Nobody ever taught the dolphin Gilligan not to bite off more than he could chew.
According to a new study, the male Indo-Pacific bottlenose dolphin is the first documented cetacean to di.e from octopus asphyxiation.
According to research leader Nahiid Stephens, a pathologist at Murdoch University in Perth, Australia, he “seems to have been exceedingly hungry and decided, ‘You know what, I’m going to swallow it whole.'”
When the young male, discovered on a beach about two hours south of Perth, was delivered to Stephens’ lab for a post-m.or.te.m in August 2015, he still had parts of a Maori octopus hanging out of his mouth.
Other dolphins have been recorded k.i.lling and devouring octopi in the past, so Stephens performed a post-m.or.tem to determine what went wrong—especially because the animal, called Gilligan, was in excellent shape. First, she had to get rid of the octopus.
“It was a massive octopus, and I just kept pushing and pulling, thinking, ‘My gosh! It’s still on the way,'” According to Stephens, it had a tentacle span of 4.2 feet.

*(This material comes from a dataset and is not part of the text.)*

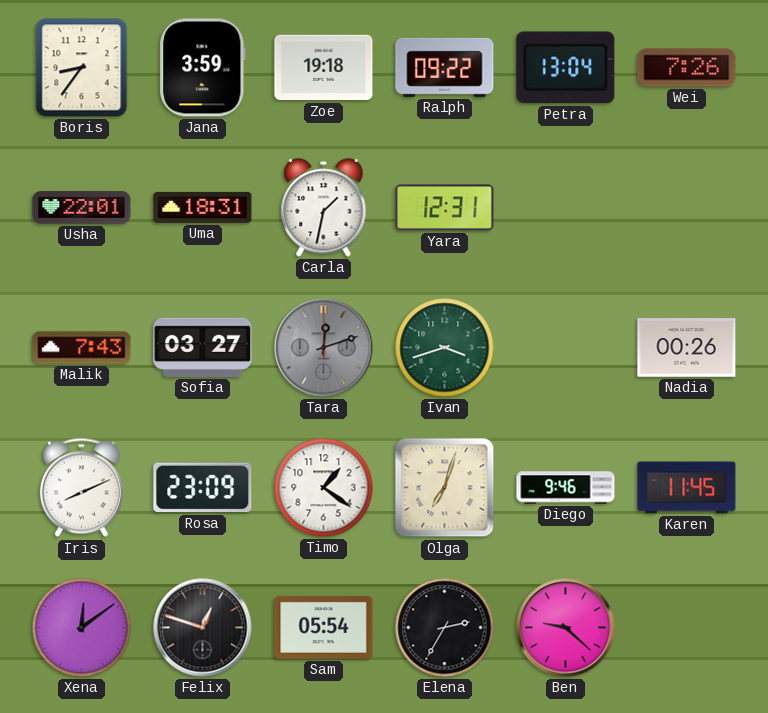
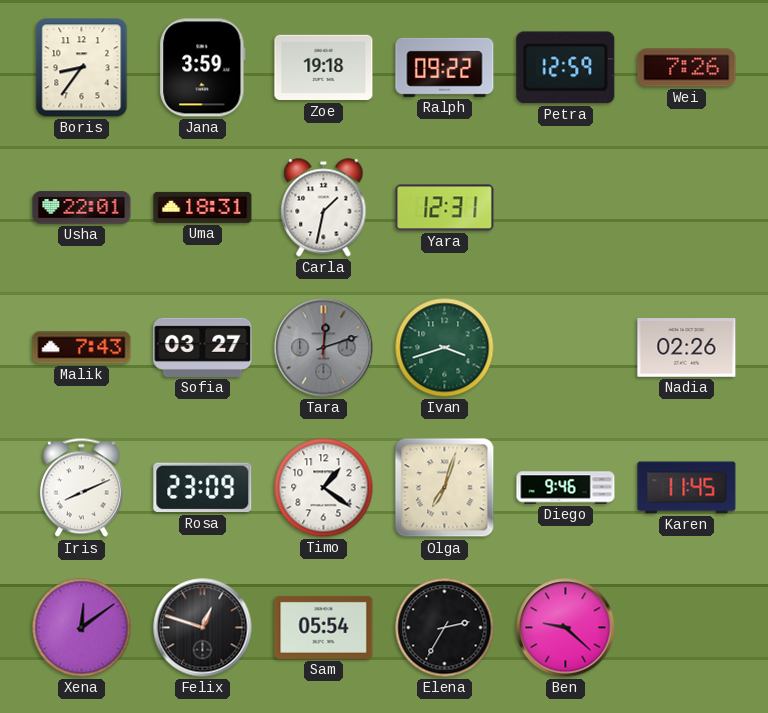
Petra: 13:04 -> 12:59
Nadia: 00:26 -> 02:26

The au.topsy, which was documented in a recent paper published in the journal Marine Mammal Science, indicated that the issue occurred as Gilligan was swallowing his final meal.
Dolphins may widen their throats and swallow larger amounts of food by disengaging their epiglottis, a flap of tissue that links the larynx to the blowhole.
The 4.6-pound octopus appears to have gripped Gilligan’s larynx with a tentacle, preventing it from reconnecting to the dolphin’s breathing equipment and effectively choking him to de.ath, according to Stephens.
“That octopus may have been de.ad in principle, but the sucker was still working,” Stephens says, adding that while no one wins in this circumstance, “the octopus gets a bit of a last hurrah.” According to Kate Sprogis, a research fellow at Murdoch University, an octopus is “not simple prey to just swallow.”
Sprogis watched dolphins tossing octopi in the air in an attempt to tenderize the invertebrates—breaking them up into tiny, more edible pieces—while monitoring the dolphin population near Bunbury, where Gilligan died.
According to Sprogis, who was not involved in the current study, a cetacean would frequently breach the surface and send the octopus soaring into the air. “It’s pretty energetically taxing for the dolphins,” she explains, adding that the dissatisfied cephalopods would cling to the dolphins’ heads. “We think the octopus is very nutritious because of the sheer effort involved.”
The dolphin generally bites off the octopus’ head after flinging it about, but the struggle is far from done because its limbs can remain active for some time.
“He probably didn’t toss it enough, and got a little smug and swallowed it,” Sprogis recalls of Gilligan.
While Gilligan’s unusual death may have been a first for scientists, it is likely to occur more frequently in nature.
Historic seamen recorded legends of sperm whales combating krakens, which Stephens believes were likely misinterpreted clashes between huge octopi and sperm whales.
“It’s an intriguing way of spotlighting the things that happen in our backyard all the time that we’re not really aware of,” adds Gilligan.
Not only that, but the dolphin’s tragic de.ath allows scientists to learn more about the creatures and their biology. Gilligan, as a young healthy male, provides a vital counterbalance to many of the sick, elderly biological samples that pathologists frequently see.
“These chances don’t come along very frequently,” Stephens adds, “so the more we can see these people after the awful, tragic occurrence of their de.ath, the better.”